(Data items)
%%

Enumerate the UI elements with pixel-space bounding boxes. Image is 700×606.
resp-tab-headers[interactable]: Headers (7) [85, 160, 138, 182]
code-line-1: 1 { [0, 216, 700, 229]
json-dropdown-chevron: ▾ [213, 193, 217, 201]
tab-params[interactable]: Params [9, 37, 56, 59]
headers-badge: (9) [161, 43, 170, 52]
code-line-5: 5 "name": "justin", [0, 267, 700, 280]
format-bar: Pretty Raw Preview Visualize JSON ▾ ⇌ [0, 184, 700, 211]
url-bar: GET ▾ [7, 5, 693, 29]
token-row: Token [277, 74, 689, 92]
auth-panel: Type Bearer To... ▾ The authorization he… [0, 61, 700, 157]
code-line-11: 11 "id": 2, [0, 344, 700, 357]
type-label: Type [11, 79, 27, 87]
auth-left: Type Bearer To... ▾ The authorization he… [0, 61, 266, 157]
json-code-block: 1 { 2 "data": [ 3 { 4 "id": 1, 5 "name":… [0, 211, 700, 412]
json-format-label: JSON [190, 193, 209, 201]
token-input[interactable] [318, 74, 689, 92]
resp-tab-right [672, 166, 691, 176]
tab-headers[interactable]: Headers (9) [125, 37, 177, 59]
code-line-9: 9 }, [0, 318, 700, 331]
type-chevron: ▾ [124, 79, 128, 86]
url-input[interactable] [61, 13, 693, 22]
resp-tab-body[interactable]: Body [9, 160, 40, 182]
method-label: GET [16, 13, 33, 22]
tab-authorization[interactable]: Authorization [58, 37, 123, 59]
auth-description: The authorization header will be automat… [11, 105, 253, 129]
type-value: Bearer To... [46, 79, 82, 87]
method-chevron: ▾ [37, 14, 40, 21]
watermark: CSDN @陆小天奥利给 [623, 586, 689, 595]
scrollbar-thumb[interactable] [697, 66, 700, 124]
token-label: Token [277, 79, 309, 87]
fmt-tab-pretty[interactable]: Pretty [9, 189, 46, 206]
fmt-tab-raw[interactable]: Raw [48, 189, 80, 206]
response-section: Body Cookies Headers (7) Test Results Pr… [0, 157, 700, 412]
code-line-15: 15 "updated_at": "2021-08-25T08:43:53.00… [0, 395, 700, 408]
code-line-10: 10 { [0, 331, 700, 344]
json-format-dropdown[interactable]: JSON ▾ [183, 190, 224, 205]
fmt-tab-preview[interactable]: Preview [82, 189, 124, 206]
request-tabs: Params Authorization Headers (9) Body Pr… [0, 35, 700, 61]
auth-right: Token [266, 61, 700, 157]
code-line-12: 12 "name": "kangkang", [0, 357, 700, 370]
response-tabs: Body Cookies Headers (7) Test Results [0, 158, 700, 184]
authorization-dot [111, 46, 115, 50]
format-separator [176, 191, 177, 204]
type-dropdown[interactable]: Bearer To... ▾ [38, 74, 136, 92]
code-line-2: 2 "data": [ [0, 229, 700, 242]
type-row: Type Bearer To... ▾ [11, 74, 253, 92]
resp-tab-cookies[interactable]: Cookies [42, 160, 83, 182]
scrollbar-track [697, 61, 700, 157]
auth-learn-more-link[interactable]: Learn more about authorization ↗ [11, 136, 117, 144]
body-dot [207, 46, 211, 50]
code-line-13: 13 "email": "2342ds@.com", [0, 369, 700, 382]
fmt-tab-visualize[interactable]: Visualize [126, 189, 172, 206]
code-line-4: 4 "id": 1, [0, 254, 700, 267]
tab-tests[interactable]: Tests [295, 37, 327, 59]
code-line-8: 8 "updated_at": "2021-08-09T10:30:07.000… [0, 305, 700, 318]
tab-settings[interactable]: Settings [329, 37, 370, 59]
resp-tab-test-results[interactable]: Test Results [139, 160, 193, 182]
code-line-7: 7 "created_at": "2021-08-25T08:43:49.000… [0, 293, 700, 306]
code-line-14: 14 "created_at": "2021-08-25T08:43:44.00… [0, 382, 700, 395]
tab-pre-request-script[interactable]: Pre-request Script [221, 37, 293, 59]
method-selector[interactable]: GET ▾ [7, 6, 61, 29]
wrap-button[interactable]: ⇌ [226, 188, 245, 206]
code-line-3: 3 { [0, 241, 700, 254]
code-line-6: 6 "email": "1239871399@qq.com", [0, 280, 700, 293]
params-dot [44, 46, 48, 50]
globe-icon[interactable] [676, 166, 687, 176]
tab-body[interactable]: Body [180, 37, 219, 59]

%%

- **TASK INSTRUCTIONS**
How many lines in the data contain "right"? Answer with the number alone.

- **TASK SOLUTION**
2